Este estudo constitui uma revisão bibliográfica de caráter analítico e reflexivo a respeito das técnicas de Comunicação Não Violenta e Mindfulness aplicadas a Mediação de Conflitos. A coleta de dados foi realizada no período de 09 a 22 de maio de 2020 e utilizou-se para a pesquisa materiais de treinamentos realizados, artigos e livros publicados nesta temática.

Conclusão

Neste momento, parecemos viver em um mundo individualista, polarizado e intolerante, onde é fundamental encontrar mecanismos para a promoção de empatia e de uma verdadeira conexão entre os seres humanos, independentemente de suas culturas, crenças ou hábitos individuais.

Para acessar o estado de presença consciente deve-se concentrar sua atenção no aqui e agora, numa atitude compassiva, sem julgamentos e distrações, como propõe a CNV e mindfulness. A ideia é adotar esse comportamento em qualquer experiência da sua vida, inclusive, as mais comuns. Para isso, algumas técnicas podem ser identificadas no livro Atenção Plena, principalmente pelo foco na respiração.
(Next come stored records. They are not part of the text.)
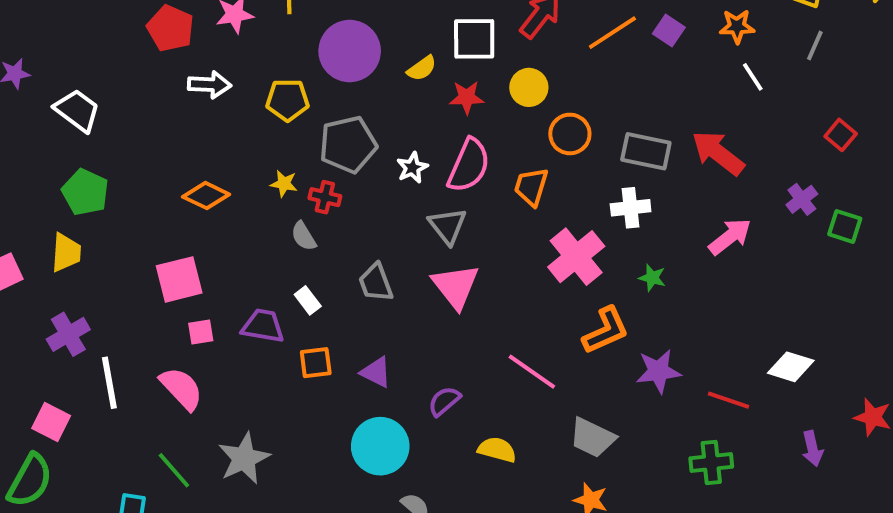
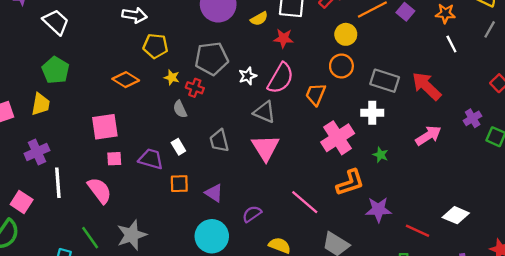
yellow circle: (529, 87) -> (346, 34), moved
yellow pentagon: (287, 100) -> (155, 46), moved
gray triangle: (448, 226) -> (265, 112), turned -35

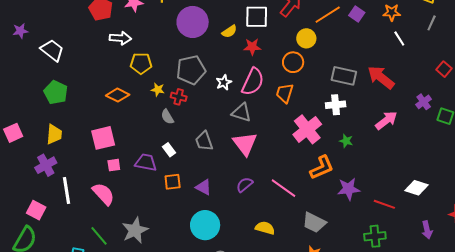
orange circle: (341, 66) -> (293, 62), moved
yellow trapezoid: (41, 104) -> (54, 134), moved
purple semicircle: (252, 214) -> (245, 185), moved

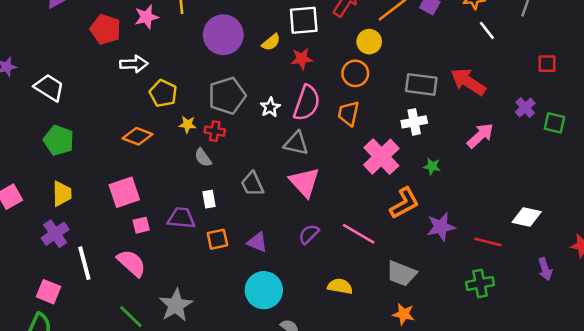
yellow pentagon: (141, 63) -> (163, 93), turned 30
red square: (444, 69) -> (547, 64), turned -35
white rectangle: (169, 150) -> (209, 199), turned 32

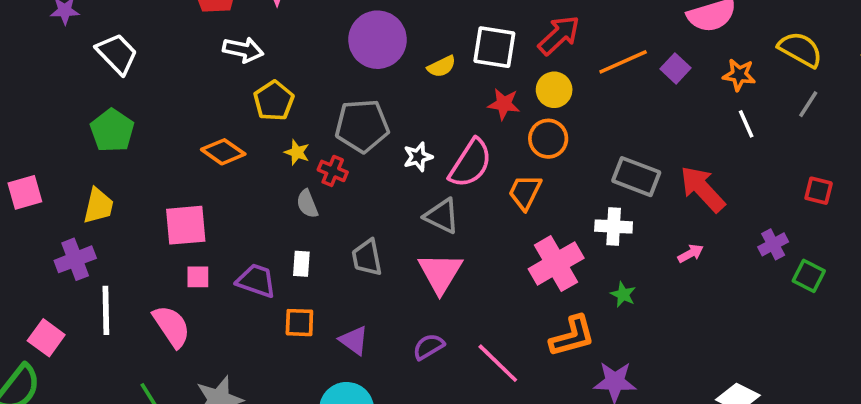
yellow circle: (369, 42) -> (554, 90), moved
red star: (302, 59) -> (504, 104), moved
pink arrow: (480, 136) -> (691, 253), moved, size x0.6

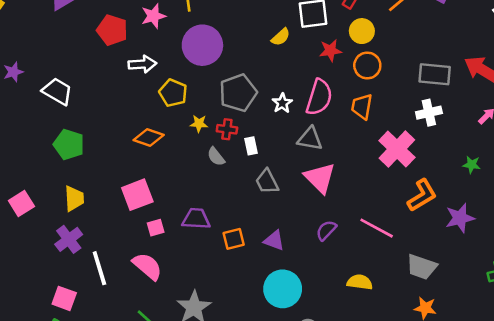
purple circle: (377, 40) -> (202, 45), moved
white rectangle: (301, 264) -> (251, 146), moved
green star: (623, 294) -> (472, 165), moved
O livro apresenta um passo a passo para ajudá-lo a criar sua própria rotina de mindfulness e ainda ressalta ainda que se você consegue oferecer a você mesmo amor e bondade, você pode enfrentar qualquer dificuldade e ser capaz de ter paz interior e felicidade.

Quando mudamos o foco, para nossa respiração por exemplo, nossos recursos não são afetados, consequentemente fortalecemos nossa escolha de reação frente as situações e não agimos em modo automático. Muitas vezes nossa reação não é a que gostaríamos de escolher, mas sim a que acontece de forma impensada e até de forma inconsciente. Pois sem a consciência do momento, dificilmente se consegue ter a escolha: de como falar, de como reagir ao que foi falado.

Sempre existe uma escolha, mas às vezes, esquecemos disso. Não é fácil nenhuma das mudanças que a CNV promove.

Para além dos 4 princípios norteadores, precisamos ir mais a fundo, precisamos rever nosso “modelo de mundo” e criar novos hábitos, novos olhares.

Além das aplicações já citadas na mediação de conflitos, podemos ainda aplicar o Mindfulness através da chamada Pausa de Absorção. De forma a propor aos mediandos fazer pequenas pausas para interiorizar o que foi falado, pois é uma oportunidade para incorporar o que ouviu e retornar de forma mais consciente ao diálogo proposto conjuntamente com a aplicação da CNV, através da atividade de “Retrovisor” onde se tem a oportunidade de analisar o que pode melhorar para voltar ao diálogo, pois mesmo que no momento seja difícil, talvez de forma individualizada se consiga ver o que foi dito e reformular de forma a atender as necessidades dos mediandos.

O que eu quero na minha vida é compaixão, um fluxo entre mim e os outros baseado em uma doação mútua do coração”.